> _Task goal_: Of the entries below, restate word for word only the section that runs from the line with "Согласно сообщению, подозреваемый будет" to the line with "СК РФ ходатайствует об аресте таксиста за", counting both ends.

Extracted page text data
──────────

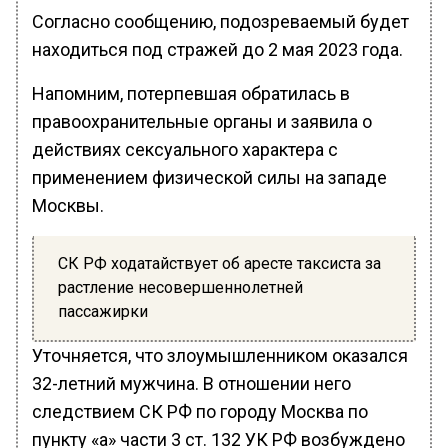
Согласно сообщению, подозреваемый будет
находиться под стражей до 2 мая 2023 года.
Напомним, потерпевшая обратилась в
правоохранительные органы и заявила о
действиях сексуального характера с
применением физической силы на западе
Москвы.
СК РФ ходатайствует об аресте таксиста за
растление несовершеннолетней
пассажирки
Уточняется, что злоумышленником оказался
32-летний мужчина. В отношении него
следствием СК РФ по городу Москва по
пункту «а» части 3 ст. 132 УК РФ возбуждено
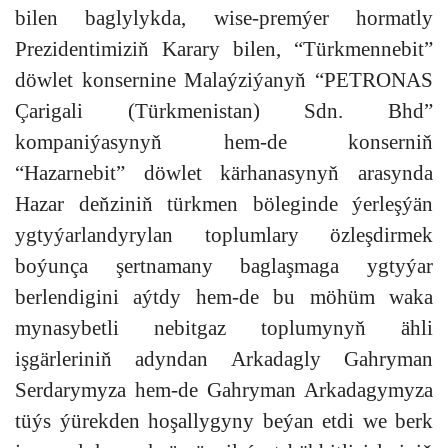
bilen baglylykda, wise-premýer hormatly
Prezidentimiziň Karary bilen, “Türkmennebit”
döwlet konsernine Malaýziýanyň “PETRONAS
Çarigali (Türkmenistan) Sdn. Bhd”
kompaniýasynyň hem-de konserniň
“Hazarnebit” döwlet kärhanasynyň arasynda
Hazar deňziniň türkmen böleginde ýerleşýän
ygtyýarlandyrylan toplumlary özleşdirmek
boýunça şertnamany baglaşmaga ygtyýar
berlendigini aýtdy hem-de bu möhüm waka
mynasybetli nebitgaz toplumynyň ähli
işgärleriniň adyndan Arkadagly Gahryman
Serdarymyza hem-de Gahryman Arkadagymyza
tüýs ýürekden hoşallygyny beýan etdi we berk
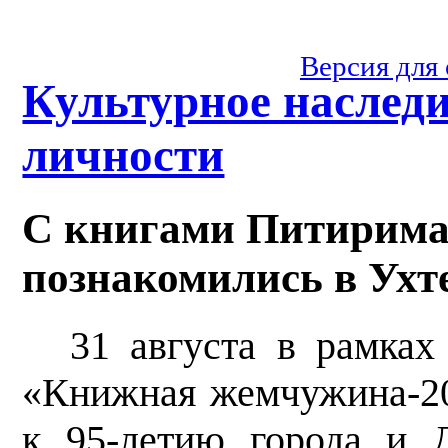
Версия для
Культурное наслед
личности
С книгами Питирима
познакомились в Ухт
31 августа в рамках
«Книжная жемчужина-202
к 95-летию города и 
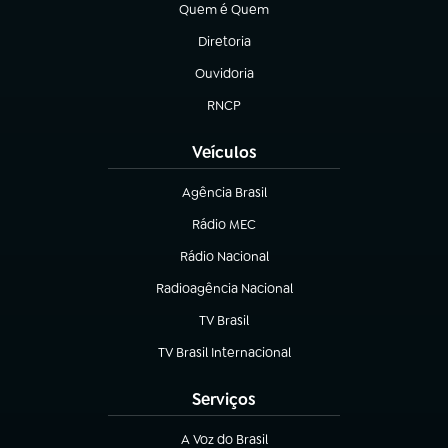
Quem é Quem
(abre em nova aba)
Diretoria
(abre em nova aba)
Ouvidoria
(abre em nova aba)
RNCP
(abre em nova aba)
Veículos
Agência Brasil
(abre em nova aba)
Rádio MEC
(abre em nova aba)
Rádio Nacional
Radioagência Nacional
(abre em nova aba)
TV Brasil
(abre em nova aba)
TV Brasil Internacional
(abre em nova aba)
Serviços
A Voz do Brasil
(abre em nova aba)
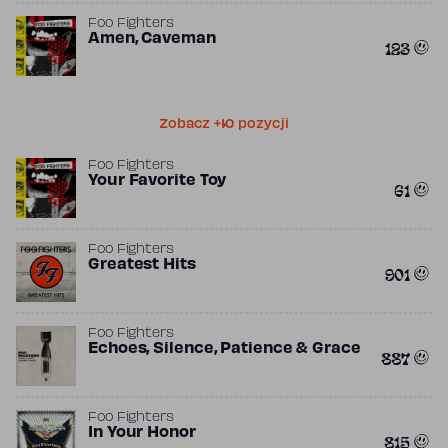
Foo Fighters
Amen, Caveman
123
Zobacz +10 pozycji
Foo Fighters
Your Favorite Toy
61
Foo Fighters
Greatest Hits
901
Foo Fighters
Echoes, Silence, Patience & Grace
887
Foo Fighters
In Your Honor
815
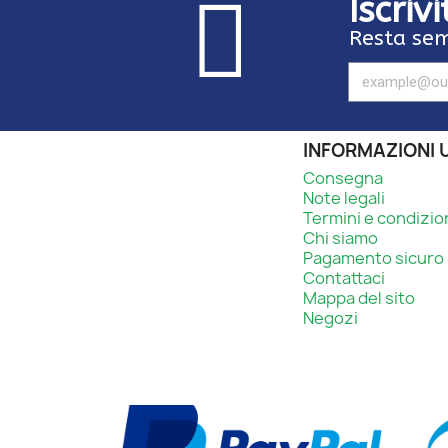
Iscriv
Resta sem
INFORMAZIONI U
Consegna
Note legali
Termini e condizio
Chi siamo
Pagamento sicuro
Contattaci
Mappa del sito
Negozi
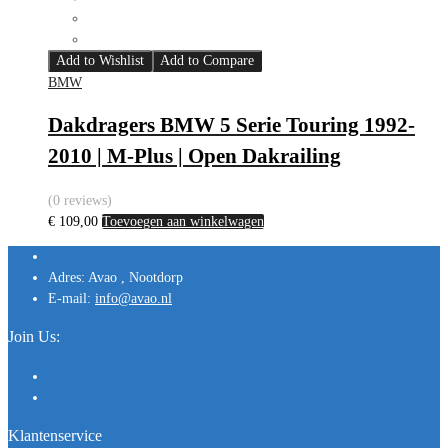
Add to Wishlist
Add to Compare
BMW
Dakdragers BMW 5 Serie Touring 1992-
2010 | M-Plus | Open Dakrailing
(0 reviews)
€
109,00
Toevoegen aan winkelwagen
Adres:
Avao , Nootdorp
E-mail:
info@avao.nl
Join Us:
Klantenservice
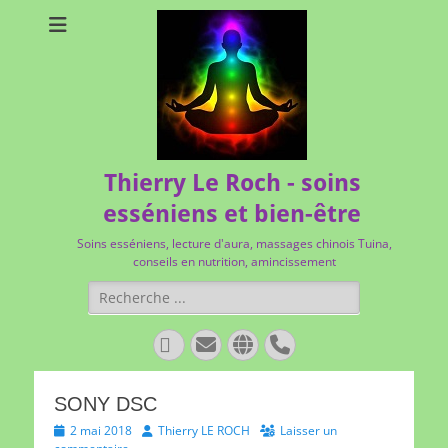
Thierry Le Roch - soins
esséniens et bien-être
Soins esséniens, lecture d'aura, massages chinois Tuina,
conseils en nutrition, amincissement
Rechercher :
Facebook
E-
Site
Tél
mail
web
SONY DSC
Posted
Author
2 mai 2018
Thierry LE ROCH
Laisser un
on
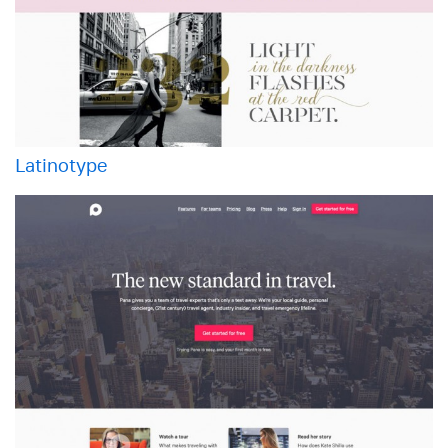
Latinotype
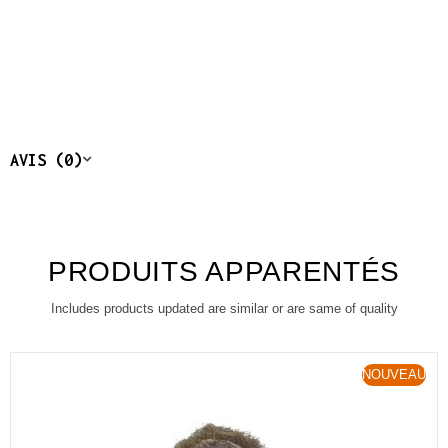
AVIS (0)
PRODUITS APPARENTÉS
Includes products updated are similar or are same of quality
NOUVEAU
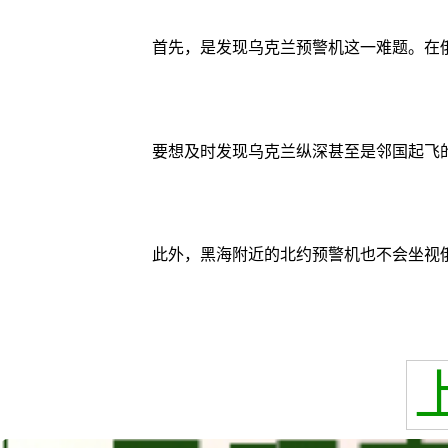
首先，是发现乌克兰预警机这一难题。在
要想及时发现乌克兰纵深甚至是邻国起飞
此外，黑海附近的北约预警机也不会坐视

──────────

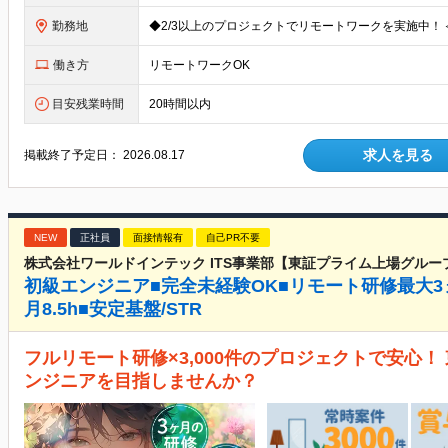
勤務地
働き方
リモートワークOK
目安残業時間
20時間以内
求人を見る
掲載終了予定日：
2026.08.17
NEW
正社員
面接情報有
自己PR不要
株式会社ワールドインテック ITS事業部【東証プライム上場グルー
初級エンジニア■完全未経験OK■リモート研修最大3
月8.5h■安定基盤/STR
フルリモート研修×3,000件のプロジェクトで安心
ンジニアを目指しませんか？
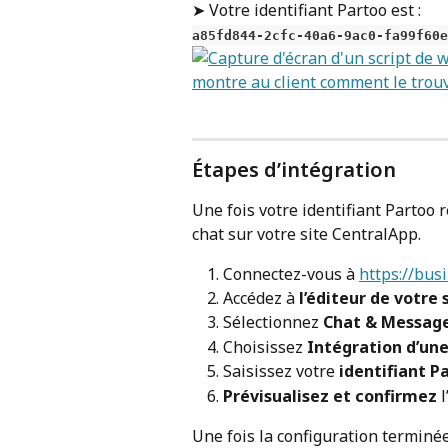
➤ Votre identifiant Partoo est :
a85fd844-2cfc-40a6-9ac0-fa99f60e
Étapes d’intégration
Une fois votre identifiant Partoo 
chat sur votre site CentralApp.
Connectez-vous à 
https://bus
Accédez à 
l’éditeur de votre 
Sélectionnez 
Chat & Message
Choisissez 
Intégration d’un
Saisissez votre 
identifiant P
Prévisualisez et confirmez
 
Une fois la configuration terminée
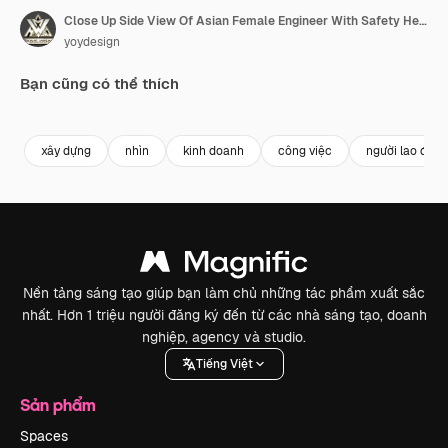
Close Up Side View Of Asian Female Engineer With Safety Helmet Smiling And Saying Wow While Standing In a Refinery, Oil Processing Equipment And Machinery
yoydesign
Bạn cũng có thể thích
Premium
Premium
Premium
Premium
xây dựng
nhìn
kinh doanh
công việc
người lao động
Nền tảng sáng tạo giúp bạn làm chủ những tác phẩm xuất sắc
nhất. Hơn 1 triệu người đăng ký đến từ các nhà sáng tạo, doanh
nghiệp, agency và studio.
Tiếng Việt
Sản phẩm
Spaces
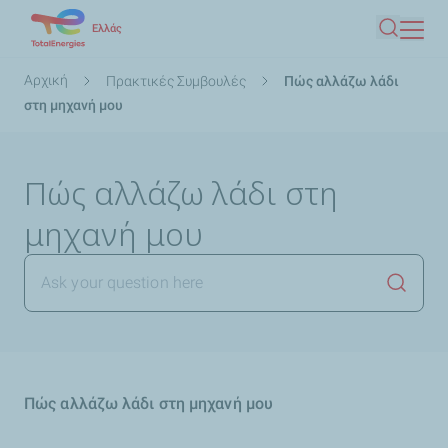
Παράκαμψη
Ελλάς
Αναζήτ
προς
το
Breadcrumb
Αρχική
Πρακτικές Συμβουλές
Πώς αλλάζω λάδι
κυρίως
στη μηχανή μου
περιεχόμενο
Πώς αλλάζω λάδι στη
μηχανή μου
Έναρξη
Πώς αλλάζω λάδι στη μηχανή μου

──────────

> _Task output_:
Согласно сообщению, подозреваемый будет
находиться под стражей до 2 мая 2023 года.
Напомним, потерпевшая обратилась в
правоохранительные органы и заявила о
действиях сексуального характера с
применением физической силы на западе
Москвы.
СК РФ ходатайствует об аресте таксиста за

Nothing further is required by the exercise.